We first discovered teamLab about two years ago when we visited the Mori Art Museum in Tokyo. We stumbled into an exhibit there by teamLab titled, "Crows are Chased and the Chasing Crows are Destined to be Chased as well, Blossoming on Collision - Light in Space, 2016". Ever since this experience, we started following teamLab and their limited exhibits around the world. Most of their exhibits are in Asia, but they also have a few in the US and other parts of the world. Recently, teamLab opened up a permanent museum in Odaiba called teamLab Borderless (about 45 minutes from the center of Tokyo) and we knew we had to visit this museum on our next visit to Japan.
When we stepped foot inside the museum, it truly was borderless….and dark. As soon as we walked through the curtains, we were immediately immersed into a fascinating digital world. We were also surprised that there were barely any signs to direct us and that the entire museum was dark with little to no light. There aren’t any pamphlets either, so you really have no idea which direction you should go. You just go and explore. So that’s what we did. We just started wandering around and even felt a little lost at times as we kept ending back at some of the same places.

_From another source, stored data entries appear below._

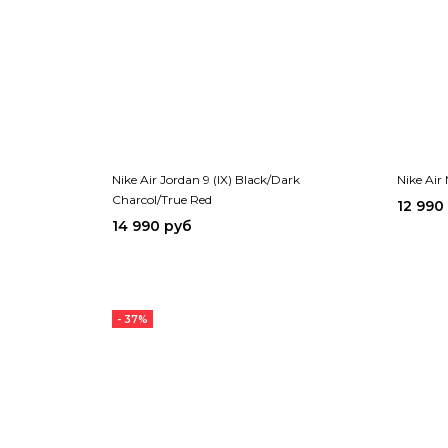
Nike Air Jordan 9 (IX) Black/Dark
Nike Air
Charcol/True Red
12 990
14 990 руб
- 37%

But that is part of the experience and we loved it.
Here is our experience of when art meets science…
“People move freely and recognize the world through their bodies. Artworks move in and out of the rooms freely and people lose themselves in the artwork world with their bodies.”
Forest of Flowers and People: Lost, Immersed and Reborn
Our first stop was the Forest of Flowers and we were immediately blown away with its beauty. The huge space is illuminated with colorful changing flowers. It was especially cool when we became camouflaged and blended in with the scene. The flowers also react to a subject in a couple of ways - when you stand still, the flowers surrounding you bloom and grow abundantly and when you touch or step on the flowers, they shed their petals all at once. We spent a good half hour here watching the ever-changing flowers. If you’re patient, you’ll get plenty of opportunities to take photos in this room.
Universe of Water Particles on a Rock where People Gather
We thought the first room was mesmerizing but this room was even more incredible. The tall projection of the waterfall was so spectacular that we were almost speechless. We loved that it was a bit of a challenge to walk up the rocks just like it would be in real life. The digital water also responds to you, so when you get to the top of the hill and near the waterfall, it reacts and changes its flow.
Crows are Chased and the Chasing Crows are Destined to be Chased as well
This was the exhibit we saw at the Mori Art Museum and it was our very first teamLab experience. We were so happy to see it again because the music to this experience is just phenomenal. It’s so moving that Crystal gets goosebumps and a little teary-eyed with emotion. At the Mori Art Museum, we were able to sit on the floor and get the entire 3D experience but at Borderless, we were only able to view it at a distance. I believe visitors are usually able to get closer to the walls, or at least they used to be able to, but on our visit, there was a man on the floor directing everyone to stay behind a marked line. Nonetheless, it was still a beautiful experience and not to be missed.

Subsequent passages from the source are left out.